TV Talk for Monday, January 23rd 2012

Gossip Girl (The CW, 8pm) - S5, Ep12: "Father And the Bride" - I have never been more convinced that Dan (Penn Badgley) is gossip girl. That is the main thing that stands out from this episode. The way he is always around, paying attention and writing, flying under the radar. His first book took his friends completely by surprise, but that is just because they underestimate him. Or maybe I just needed some kind of added mystery to hang onto lest I got bored. After all, with Nate (Chace Crawford) thinking it was his cousin who set him up for a car crash, that's pretty much one and done right now. The French fake Ashley Greene and hottie priest coming in at the eleventh hour to ruin Blair (Leighton Meester)'s wedding was a lame and unnecessary plot development, especially considering Blair's own emotions, Chuck (Ed Westwick)'s constant presence, and even some random chick outside the bar was more effective. Blair was the most fun drunk I've seen on TV in a while, but this episode was really all about Dan for me. Maybe it's simply because I've been re-evaluating some of what I write lately, too, but that scene in his publisher's office about writing what he knows was poignant for a number of reasons. There is something to be said for wanting to challenge yourself, but there is something to be said for being honest and truthful, too. All of Dan's other novel ideas were, um, not so novel. A modern western? A futuristic look at life? Those are gimmicks, and he led with them, rather than actually saying anything of substance. Regardless of whether or not his next story is set on the Upper East Side, the characters that surround him are the ones that inspire him-- whether he likes it or not.
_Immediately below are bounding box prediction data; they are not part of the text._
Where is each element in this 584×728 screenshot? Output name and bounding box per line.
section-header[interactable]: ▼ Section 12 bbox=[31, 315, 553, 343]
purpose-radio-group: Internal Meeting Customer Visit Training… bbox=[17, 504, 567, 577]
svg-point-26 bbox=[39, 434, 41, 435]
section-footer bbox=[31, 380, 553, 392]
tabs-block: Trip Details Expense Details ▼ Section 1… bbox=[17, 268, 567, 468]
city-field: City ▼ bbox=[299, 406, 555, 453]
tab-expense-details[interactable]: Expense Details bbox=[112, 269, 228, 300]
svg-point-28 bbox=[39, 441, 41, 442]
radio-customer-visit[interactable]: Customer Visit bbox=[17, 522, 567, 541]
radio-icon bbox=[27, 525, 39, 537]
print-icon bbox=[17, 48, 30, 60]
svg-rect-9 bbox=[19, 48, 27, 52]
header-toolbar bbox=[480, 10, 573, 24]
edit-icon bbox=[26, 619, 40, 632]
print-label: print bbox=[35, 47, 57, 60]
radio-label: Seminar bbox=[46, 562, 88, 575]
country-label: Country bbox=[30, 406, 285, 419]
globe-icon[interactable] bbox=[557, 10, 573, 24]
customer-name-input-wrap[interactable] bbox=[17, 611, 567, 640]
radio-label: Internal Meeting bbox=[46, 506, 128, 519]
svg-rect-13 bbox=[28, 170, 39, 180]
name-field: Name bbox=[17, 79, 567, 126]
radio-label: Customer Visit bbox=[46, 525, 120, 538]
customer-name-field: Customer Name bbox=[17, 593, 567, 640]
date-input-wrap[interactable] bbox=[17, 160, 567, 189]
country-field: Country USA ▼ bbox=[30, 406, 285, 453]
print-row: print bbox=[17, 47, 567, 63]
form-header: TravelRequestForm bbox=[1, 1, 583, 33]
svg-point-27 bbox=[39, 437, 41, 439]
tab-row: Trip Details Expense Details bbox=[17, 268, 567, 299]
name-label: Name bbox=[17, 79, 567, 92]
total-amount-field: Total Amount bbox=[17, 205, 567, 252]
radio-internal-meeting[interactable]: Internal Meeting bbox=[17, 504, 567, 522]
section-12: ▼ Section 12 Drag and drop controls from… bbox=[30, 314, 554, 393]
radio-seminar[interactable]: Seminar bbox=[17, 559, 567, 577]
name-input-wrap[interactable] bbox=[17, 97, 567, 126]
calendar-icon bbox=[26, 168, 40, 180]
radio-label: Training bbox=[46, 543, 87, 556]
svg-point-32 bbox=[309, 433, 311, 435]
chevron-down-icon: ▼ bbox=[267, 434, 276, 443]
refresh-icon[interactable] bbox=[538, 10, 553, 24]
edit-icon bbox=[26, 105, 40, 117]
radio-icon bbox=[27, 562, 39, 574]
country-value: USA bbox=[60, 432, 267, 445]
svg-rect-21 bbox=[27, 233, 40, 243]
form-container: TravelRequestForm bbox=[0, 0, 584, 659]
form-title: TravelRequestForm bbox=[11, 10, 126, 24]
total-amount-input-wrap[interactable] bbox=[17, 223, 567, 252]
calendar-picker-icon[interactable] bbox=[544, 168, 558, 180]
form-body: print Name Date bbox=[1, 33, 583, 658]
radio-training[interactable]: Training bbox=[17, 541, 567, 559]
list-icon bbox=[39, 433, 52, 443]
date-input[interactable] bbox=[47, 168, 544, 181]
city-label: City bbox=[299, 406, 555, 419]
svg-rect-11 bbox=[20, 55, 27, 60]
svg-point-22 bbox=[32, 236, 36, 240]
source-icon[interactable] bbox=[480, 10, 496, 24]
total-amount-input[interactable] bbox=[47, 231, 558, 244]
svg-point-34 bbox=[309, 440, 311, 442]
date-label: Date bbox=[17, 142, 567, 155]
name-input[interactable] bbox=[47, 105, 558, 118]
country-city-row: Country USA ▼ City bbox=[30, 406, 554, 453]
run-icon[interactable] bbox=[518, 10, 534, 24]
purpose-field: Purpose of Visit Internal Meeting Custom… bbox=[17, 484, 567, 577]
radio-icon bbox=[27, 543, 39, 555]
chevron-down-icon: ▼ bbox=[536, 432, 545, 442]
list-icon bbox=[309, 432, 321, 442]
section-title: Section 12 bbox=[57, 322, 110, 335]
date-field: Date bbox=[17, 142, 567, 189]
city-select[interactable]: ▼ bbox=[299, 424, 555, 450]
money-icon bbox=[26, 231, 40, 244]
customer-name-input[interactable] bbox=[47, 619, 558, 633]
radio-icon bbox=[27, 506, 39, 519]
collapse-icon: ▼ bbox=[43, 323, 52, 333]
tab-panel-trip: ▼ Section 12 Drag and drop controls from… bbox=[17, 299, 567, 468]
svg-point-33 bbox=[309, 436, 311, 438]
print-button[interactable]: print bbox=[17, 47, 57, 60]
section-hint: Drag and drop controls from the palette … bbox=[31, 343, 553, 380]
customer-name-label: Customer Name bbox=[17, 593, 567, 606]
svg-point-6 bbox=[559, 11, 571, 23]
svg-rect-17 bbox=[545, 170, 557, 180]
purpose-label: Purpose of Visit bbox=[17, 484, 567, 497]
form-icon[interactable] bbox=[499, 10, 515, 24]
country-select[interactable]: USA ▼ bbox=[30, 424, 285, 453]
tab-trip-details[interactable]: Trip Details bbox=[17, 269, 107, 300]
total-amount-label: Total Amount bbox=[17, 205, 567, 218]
And it seemed more and more that he didn't like it-- it seemed more and more that he was settling into the sense of entitlement that I always associated with everyone else on this show but not the tortured artist. So maybe I underestimated him, too.
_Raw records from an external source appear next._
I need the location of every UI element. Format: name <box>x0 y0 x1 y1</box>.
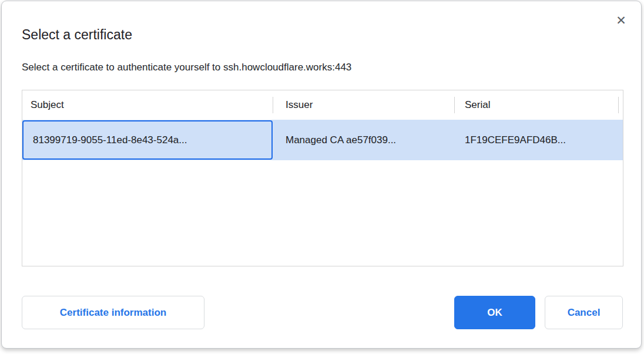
certificate-information-button[interactable]: Certificate information <box>22 296 204 329</box>
cell-serial[interactable]: 1F19CEFE9AFD46B... <box>454 120 618 160</box>
column-header-serial: Serial <box>454 90 618 120</box>
table-row[interactable]: 81399719-9055-11ed-8e43-524a... Managed … <box>22 120 623 160</box>
cell-issuer[interactable]: Managed CA ae57f039... <box>273 120 454 160</box>
scrollbar-gutter <box>618 90 623 120</box>
close-icon[interactable]: ✕ <box>613 12 629 29</box>
page-title: Select a certificate <box>22 27 132 43</box>
cell-gutter <box>618 120 623 160</box>
ok-button[interactable]: OK <box>454 296 535 329</box>
certificate-table[interactable]: Subject Issuer Serial 81399719-9055-11ed… <box>22 90 623 266</box>
dialog-subtitle: Select a certificate to authenticate you… <box>22 62 351 73</box>
cancel-button[interactable]: Cancel <box>545 296 623 329</box>
cell-subject[interactable]: 81399719-9055-11ed-8e43-524a... <box>22 120 273 160</box>
column-header-subject: Subject <box>22 90 273 120</box>
column-header-issuer: Issuer <box>273 90 454 120</box>
table-header: Subject Issuer Serial <box>22 90 623 120</box>
certificate-select-dialog: ✕ Select a certificate Select a certific… <box>1 1 642 349</box>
Hart of Dixie (The CW, 9pm): S1, Ep11: "Hell's Belles" - This was what every post-hiatus-return episode should be. If you were growing frustrated with the lengthy amount of time away from your new favorite show, as I was, you may have been thinking 'Oh, how great can it even be when it finally does come back?' And that's simply because, in its absence, you forgot about the things (and characters!) you fell in love with in the first place. This episode was like coming home and being greeted by warm, familiar faces you didn't even realize how much you missed until you saw them again. But more than that, it proved the show has hit its stride, knows exactly who all of its characters are, and is okay with humor right alongside the heart. I loved that Zoe (Rachel Bilson) didn't look into who her dad was right away but that a certain amount of time in Bluebell has softened her enough to want to know, to want to give in to slowing down and opening up. I loved that Wade (Wilson Bethel)'s own dad was back and that we got to see a more serious side to their contentious relationship than when Wade was "simply" singing him off a roof. I loved that George (Scott Porter) and Wade's own relationship was showed to be more serious, too; they may like to goof around together, but they're there for each other when it really matters-- to talk sense into each other, too. But mostly I just loved watching Zoe try to fit in with a group of sorority-minded girls with whom I knew she really had no interest in socializing. It was one of those "stop analyzing and just have fun on the ride" situations, and I found myself transported back to the debutant days of young Rory Gilmore-- it didn't hurt that Bluebell is set in the same pocket of the WB lot-- and wondering just who off to the side was pulling Zoe's strings. It's one thing to want to honor a family legacy when they're watching you do it-- and you're a teenager. But if she wasn't going to come to her senses on her own, I was going to smack some into her!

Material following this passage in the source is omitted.